The FISA Court had been created to approve, deny, or modify specific requests for collection; in that sense, it was more like a municipal court than the Supreme Court. But in this instance, the FISA Court ruled on the NSA’s broad interpretation of the law, and it endorsed this definition of “relevant.”
Keith Alexander had the whole haystack.
This was the state of cyberspace—a web thoroughly combed, plowed, and penetrated by intelligence services worldwide, especially America’s own—when Senators Barack Obama and John McCain wound down their race for the White House in the fall of 2008.

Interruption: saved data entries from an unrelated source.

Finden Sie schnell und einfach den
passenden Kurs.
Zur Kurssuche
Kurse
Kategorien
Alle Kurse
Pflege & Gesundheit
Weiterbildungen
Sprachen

President Bush was obligated to provide intelligence briefings to both candidates, so, on September 12, he sent Mike McConnell to brief Obama, the Democrat, at his campaign headquarters in Chicago. Bush was leery of the whole exercise and told McConnell, before he left, not to divulge anything about operations in Afghanistan and Iraq—and to brief only the candidate, not anyone on his staff.
Two of Obama’s staff members, who’d planned to sit in and take notes, were miffed when the intelligence director asked them to leave; so was the candidate. But the session proceeded in a cordial enough way, Obama saying that he didn’t want to hear anything about Iraq or Afghanistan, he had his own ideas on those wars; what he really wanted to discuss was terrorism.
McConnell went through the threats posed by a
l Qaeda and its affiliates, the various plots, some only barely disrupted, at home and abroad. Obama, who’d been a junior member of the Senate Foreign Relations Committee but had never heard such a detailed briefing from such a high-level intelligence official, was fascinated. At this point, fifty minutes had passed, more time than his aides had scheduled, but Obama was settling in; he asked McConnell what else he had in his briefing book.
Glad to oblige, the intelligence director told the next president about the status of North Korea’s plan to detonate an A-bomb, Iran’s program to build one, and Syria’s atomic reactor in the desert. (Israel had bombed it a year earlier, but Assad was still in touch with his Pyongyang suppliers.) This took up another twenty minutes. Obama told him to go on.
And so, just as he’d done when Bush approved the Iraq cyber offensive plan after ten minutes of a meeting that had been scheduled for an hour, McConnell turned to the topic of his deepest worries. Earlier in the year, U.S. officials had alerted both Obama and McCain that China had hacked into their campaign computer systems, rummaging through their position papers, finances, and emails.
“They exploited your system,” McConnell said. “What if they’d destroyed it?”
“That would have been problematic for me,” Obama replied.
“Imagine,” McConnell went on, warming up to his theme, “that they could destroy our critical infrastructure.”
Obama, seeing where the director was headed, said, as if completing his sentence, “That would be problematic for the nation.”
“That’s the danger,” McConnell said, and then he stepped into his well-rehearsed summation of the nation’s vulnerabilities and the ability of many powers, not just China, to exploit them.
At its conclusion, Obama told McConnell to come see him again in the first week of his presidency.